The effect of incorporating 1–7% microsphere and nanoclay fillers on the physical properties of polyurethane (PU) foams containing 15% soybean oil-based polyol was investigated. Increasing filler percentage reduced the PU foam density. The compressive strength of PU foams decreased slightly when increasing the microsphere content from 1 to 3% and then increased. At 7% microsphere content, the foams displayed the same compressive strength as the control foams made from 100% petroleum polyol. For PU foams reinforced with nanoclay, their compressive strength changed little from 1 to 5%, but decreased at 7% due to a lower density and weaker matrix structure. Foams containing 5 to 7% microspheres or 3 to 7% nanoclay had density-compressive strength comparable or superior to the control.

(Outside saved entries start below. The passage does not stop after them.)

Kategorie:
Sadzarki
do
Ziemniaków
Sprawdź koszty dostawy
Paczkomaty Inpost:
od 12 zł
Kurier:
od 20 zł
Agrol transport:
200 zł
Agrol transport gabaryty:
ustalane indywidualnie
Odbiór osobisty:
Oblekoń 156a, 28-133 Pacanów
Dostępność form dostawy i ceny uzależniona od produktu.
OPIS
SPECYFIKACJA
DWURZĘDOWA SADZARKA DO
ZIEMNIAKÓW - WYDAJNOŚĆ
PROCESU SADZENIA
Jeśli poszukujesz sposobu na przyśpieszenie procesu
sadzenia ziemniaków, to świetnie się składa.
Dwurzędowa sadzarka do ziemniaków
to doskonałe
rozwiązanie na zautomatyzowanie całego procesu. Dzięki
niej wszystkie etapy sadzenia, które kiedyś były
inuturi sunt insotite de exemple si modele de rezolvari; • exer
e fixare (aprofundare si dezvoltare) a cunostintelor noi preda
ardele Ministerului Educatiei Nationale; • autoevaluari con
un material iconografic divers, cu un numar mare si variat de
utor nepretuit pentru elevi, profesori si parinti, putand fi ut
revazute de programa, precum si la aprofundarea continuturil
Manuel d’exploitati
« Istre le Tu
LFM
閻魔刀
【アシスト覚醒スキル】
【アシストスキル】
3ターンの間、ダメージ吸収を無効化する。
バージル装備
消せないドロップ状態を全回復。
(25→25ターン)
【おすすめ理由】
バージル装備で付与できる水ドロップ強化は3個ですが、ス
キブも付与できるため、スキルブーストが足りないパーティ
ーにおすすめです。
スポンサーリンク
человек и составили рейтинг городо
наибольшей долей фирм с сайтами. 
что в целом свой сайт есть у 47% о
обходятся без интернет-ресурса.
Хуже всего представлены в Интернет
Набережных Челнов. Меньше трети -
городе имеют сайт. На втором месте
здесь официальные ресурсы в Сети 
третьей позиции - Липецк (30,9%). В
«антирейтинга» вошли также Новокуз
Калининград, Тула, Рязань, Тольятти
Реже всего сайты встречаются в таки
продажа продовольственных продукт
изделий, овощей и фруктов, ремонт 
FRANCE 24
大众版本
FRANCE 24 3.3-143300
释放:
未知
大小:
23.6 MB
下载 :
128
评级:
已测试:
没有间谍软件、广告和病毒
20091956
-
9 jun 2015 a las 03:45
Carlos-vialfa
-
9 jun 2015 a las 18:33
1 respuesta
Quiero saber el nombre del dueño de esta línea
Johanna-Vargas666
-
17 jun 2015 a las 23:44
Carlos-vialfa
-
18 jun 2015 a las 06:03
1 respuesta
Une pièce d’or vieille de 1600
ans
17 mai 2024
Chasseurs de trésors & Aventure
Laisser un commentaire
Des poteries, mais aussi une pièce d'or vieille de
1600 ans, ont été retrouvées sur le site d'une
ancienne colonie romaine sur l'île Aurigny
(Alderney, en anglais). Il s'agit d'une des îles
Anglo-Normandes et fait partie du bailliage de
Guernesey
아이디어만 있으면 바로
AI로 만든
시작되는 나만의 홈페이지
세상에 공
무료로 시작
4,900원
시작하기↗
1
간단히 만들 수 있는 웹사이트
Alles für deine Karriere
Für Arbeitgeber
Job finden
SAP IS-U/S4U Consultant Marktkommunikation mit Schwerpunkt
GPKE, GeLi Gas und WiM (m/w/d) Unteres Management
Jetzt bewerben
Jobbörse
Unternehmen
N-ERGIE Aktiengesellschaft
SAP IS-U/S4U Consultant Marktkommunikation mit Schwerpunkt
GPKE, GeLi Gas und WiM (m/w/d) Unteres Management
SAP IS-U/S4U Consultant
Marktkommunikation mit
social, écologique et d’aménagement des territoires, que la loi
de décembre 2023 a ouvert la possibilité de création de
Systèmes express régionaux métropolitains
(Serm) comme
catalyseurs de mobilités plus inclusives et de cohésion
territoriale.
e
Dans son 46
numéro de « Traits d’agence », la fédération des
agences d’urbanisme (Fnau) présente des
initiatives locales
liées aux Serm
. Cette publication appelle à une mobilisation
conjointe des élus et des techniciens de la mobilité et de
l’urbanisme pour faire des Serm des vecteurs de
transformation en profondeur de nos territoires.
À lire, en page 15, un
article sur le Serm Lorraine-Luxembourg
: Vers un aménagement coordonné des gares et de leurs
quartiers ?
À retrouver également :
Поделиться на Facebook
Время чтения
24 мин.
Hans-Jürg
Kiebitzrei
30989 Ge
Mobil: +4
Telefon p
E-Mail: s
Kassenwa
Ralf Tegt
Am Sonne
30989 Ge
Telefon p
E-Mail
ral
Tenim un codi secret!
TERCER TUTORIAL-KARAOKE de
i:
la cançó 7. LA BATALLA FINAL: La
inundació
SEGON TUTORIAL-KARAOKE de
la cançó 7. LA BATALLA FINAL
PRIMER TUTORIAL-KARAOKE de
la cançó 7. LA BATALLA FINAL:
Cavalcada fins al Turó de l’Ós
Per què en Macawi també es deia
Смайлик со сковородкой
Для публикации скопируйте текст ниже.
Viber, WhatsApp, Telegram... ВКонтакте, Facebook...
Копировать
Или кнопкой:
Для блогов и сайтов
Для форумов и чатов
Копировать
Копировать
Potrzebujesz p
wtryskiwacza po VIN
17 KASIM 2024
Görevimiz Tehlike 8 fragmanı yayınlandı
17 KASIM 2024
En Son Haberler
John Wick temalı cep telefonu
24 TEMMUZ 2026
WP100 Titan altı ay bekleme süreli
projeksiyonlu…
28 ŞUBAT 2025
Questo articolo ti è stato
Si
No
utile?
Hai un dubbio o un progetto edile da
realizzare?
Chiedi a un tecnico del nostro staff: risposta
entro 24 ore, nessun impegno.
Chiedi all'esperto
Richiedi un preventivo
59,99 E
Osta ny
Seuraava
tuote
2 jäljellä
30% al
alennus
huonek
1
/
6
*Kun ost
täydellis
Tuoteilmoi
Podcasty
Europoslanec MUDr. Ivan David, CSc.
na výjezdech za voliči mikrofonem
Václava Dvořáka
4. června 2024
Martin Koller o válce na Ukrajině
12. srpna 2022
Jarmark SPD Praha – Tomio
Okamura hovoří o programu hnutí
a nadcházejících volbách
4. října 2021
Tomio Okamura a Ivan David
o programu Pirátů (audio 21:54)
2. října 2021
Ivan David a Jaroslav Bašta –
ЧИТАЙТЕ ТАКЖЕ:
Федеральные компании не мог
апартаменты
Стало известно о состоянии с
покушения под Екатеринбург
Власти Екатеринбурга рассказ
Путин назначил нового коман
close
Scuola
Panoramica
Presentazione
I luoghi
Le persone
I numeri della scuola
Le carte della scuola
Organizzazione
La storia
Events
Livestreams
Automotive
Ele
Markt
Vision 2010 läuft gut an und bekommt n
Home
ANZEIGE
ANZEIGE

Foams reinforced with fillers had more cells and smaller cell size than foams made from 15% soy-polyol but without fillers. During the foaming process, the maximal temperatures reached by PU foams were not affected by the presence of 1 to 7% of microspheres or nanoclay, but slightly lower than the control. In addition, foams with fillers displayed roughly the same thermal conductivity as soy-polyol based foams without fillers.